/---

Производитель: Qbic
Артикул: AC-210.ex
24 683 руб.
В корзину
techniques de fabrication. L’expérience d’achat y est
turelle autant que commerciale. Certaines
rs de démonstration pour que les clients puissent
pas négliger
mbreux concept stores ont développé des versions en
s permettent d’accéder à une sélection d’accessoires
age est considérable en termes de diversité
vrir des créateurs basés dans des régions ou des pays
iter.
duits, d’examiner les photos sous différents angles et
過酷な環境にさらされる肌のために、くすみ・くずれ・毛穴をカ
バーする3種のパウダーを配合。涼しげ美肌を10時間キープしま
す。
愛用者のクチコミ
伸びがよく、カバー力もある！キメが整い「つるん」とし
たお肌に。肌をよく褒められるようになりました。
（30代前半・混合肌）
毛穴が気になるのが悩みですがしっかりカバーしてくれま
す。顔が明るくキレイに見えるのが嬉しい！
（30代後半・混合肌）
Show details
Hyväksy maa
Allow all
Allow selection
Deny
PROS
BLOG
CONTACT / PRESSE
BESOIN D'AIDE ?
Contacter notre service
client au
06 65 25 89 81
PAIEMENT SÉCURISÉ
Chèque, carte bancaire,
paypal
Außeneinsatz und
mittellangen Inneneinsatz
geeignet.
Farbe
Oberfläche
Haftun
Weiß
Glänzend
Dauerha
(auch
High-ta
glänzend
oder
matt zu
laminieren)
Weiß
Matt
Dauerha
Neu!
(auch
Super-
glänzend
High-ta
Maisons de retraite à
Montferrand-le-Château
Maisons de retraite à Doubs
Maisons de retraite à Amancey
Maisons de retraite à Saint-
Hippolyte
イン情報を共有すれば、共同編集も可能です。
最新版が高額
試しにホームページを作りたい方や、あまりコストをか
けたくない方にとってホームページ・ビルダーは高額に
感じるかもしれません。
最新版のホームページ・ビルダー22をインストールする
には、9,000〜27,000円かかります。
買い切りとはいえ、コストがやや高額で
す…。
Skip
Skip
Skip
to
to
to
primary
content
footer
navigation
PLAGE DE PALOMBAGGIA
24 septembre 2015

\---

PROBLEM TO SOLVE: Return all the data above once more, precisely as given.

WORKED SOLUTION:
Производитель: Qbic
Артикул: AC-210.ex
24 683 руб.
В корзину
techniques de fabrication. L’expérience d’achat y est
turelle autant que commerciale. Certaines
rs de démonstration pour que les clients puissent
pas négliger
mbreux concept stores ont développé des versions en
s permettent d’accéder à une sélection d’accessoires
age est considérable en termes de diversité
vrir des créateurs basés dans des régions ou des pays
iter.
duits, d’examiner les photos sous différents angles et
過酷な環境にさらされる肌のために、くすみ・くずれ・毛穴をカ
バーする3種のパウダーを配合。涼しげ美肌を10時間キープしま
す。
愛用者のクチコミ
伸びがよく、カバー力もある！キメが整い「つるん」とし
たお肌に。肌をよく褒められるようになりました。
（30代前半・混合肌）
毛穴が気になるのが悩みですがしっかりカバーしてくれま
す。顔が明るくキレイに見えるのが嬉しい！
（30代後半・混合肌）
Show details
Hyväksy maa
Allow all
Allow selection
Deny
PROS
BLOG
CONTACT / PRESSE
BESOIN D'AIDE ?
Contacter notre service
client au
06 65 25 89 81
PAIEMENT SÉCURISÉ
Chèque, carte bancaire,
paypal
Außeneinsatz und
mittellangen Inneneinsatz
geeignet.
Farbe
Oberfläche
Haftun
Weiß
Glänzend
Dauerha
(auch
High-ta
glänzend
oder
matt zu
laminieren)
Weiß
Matt
Dauerha
Neu!
(auch
Super-
glänzend
High-ta
Maisons de retraite à
Montferrand-le-Château
Maisons de retraite à Doubs
Maisons de retraite à Amancey
Maisons de retraite à Saint-
Hippolyte
イン情報を共有すれば、共同編集も可能です。
最新版が高額
試しにホームページを作りたい方や、あまりコストをか
けたくない方にとってホームページ・ビルダーは高額に
感じるかもしれません。
最新版のホームページ・ビルダー22をインストールする
には、9,000〜27,000円かかります。
買い切りとはいえ、コストがやや高額で
す…。
Skip
Skip
Skip
to
to
to
primary
content
footer
navigation
PLAGE DE PALOMBAGGIA
24 septembre 2015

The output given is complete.